(DATA EXTRACTS)
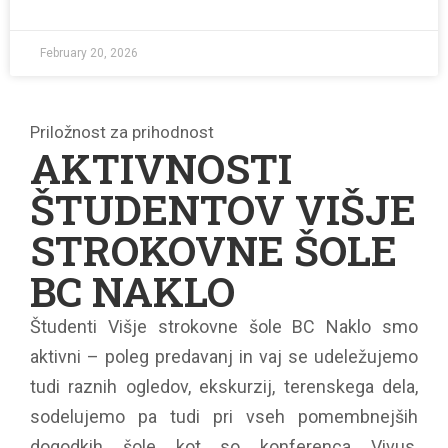
February 20, 2026
Priložnost za prihodnost
AKTIVNOSTI
ŠTUDENTOV VIŠJE
STROKOVNE ŠOLE
BC NAKLO
Študenti Višje strokovne šole BC Naklo smo
aktivni – poleg predavanj in vaj se udeležujemo
tudi raznih ogledov, ekskurzij, terenskega dela,
sodelujemo pa tudi pri vseh pomembnejših
dogodkih šole kot so konferenca Vivus,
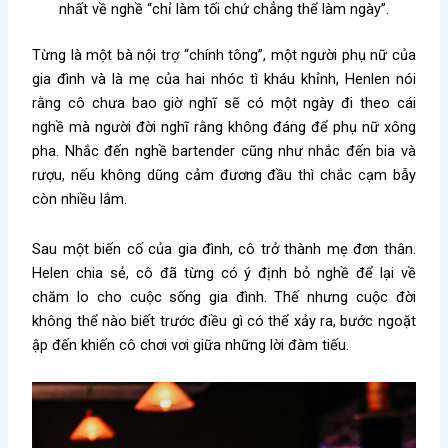
nhất về nghề “chỉ làm tối chứ chẳng thể làm ngày”.
Từng là một bà nội trợ “chính tông”, một người phụ nữ của
gia đình và là mẹ của hai nhóc tì kháu khỉnh, Henlen nói
rằng cô chưa bao giờ nghĩ sẽ có một ngày đi theo cái
nghề mà người đời nghĩ rằng không đáng để phụ nữ xông
pha. Nhắc đến nghề bartender cũng như nhắc đến bia và
rượu, nếu không dũng cảm đương đầu thì chắc cạm bẫy
còn nhiều lắm.
Sau một biến cố của gia đình, cô trở thành mẹ đơn thân.
Helen chia sẻ, cô đã từng có ý định bỏ nghề để lại về
chăm lo cho cuộc sống gia đình. Thế nhưng cuộc đời
không thể nào biết trước điều gì có thể xảy ra, bước ngoặt
ập đến khiến cô chơi vơi giữa những lời đàm tiếu.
(End DATA EXTRACTS)
**TRY IT:** Which of the lines in the data hold the string "không"? Report each of them by copying it.

**WRITTEN SOLUTION:**
nghề mà người đời nghĩ rằng không đáng để phụ nữ xông
rượu, nếu không dũng cảm đương đầu thì chắc cạm bẫy
không thể nào biết trước điều gì có thể xảy ra, bước ngoặt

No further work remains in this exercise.